In the U.S., there are only two drug solutions that are FDA-approved for sclerotherapy. One is sodium tetradecyl sulfate (Sotradecol®) and the other is polidocanol (Asclera®). Hypertonic solution used to be used widely, but no longer. We use Sotradecol®.
It is important that you have a detailed and open discussion about the true effectiveness of Sclerotherapy, so that you may develop a realistic expectation of the cosmetic outcome from the procedure. Information presented in the following paragraphs should be reviewed in detail during your initial consultation. Sclerotherapy is not magic. It is far from being 100% effective. Any physician who tells you that “Your spider veins will be all gone before the summer” is not telling you the whole truth. If you can imagine, we the clinicians inject a drug solution into these tiny veins, and we depend on a number of factors for a satisfactory outcome. One is your body’s reaction to these sclerosant agents, which is, after all, a chemical irritant. Another is the local micro-anatomy of these tiny veins, and how they are connected with the underlying larger veins. These are just a couple of factors that determine the outcome. As such, the effectiveness of Sclerotherapy to make the veins disappear is widely variable from patient to patient, and even from various parts of the leg. Because of these reasons, studies have shown that Sclerotherapy’s effectiveness ranges from 50% to 80%, and up to 10% of patients do not respond. The further down the leg the spider veins are located, the more difficult it seems to eradicate them, such as around the ankle/foot area.
It is very important that before your commence your Sclerotherapy, that there is no underlying venous insufficiency. If you have an underlying refluxing vein that is feeding the spider veins, the veins will keep coming back. You should see a vein specialist if this occurs.
The main benefit, of course, is to eliminate spider veins with sclerosing injections that will turn ugly red, purple, blue spider veins into less noticeable colors.

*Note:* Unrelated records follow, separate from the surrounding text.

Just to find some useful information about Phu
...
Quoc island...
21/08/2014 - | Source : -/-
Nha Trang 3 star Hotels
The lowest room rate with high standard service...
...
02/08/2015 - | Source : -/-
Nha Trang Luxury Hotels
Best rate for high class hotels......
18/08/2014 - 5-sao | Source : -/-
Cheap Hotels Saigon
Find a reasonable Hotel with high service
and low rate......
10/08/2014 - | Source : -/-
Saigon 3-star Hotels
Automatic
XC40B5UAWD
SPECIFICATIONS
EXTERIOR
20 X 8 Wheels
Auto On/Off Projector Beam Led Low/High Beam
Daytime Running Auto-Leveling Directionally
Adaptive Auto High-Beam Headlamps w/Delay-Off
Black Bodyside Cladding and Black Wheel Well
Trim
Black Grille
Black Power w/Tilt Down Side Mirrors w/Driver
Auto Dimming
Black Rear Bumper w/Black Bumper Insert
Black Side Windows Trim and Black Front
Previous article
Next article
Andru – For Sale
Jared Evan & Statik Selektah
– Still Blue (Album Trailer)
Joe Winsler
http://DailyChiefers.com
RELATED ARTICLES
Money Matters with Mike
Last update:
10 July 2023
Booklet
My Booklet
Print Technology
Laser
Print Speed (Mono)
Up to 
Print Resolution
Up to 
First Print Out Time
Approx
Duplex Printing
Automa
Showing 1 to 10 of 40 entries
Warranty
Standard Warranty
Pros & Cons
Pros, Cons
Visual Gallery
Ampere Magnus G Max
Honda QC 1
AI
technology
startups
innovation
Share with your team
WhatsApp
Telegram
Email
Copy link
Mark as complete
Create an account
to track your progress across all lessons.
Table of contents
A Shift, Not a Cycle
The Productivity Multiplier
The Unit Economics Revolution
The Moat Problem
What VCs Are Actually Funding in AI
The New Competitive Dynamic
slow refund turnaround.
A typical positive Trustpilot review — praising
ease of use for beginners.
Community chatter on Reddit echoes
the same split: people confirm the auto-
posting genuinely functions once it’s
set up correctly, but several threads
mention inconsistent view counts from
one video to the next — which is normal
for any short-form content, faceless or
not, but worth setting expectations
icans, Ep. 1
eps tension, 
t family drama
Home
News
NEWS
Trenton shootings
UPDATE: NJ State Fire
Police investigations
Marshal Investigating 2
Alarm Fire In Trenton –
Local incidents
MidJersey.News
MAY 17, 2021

There are a number of potential complications with Sclerotherapy. These include skin hyperpigmentation, skin ulcer, micro-thrombus (tiny inconsequential blood clots-trapped inside the spider veins), allergic reaction, etc. During your initial consultation, the whole spectrum of risks will be discussed in detail. A particularly disappointing outcome maybe that of skin hyperpigmentation. Sometimes a segment of spider veins can appear “black” because of a small trapped blood clot inside the vein, and other times, there can be a dark brown line in place of old veins because of deposit of hemosiderin from blood in the skin. Although these complications are not common, it is important that you understand that Sclerotherapy will not magically make your veins disappear. It is very important that you consult a vein specialist who is experienced and upfront about realistic expectations before you commence your treatment.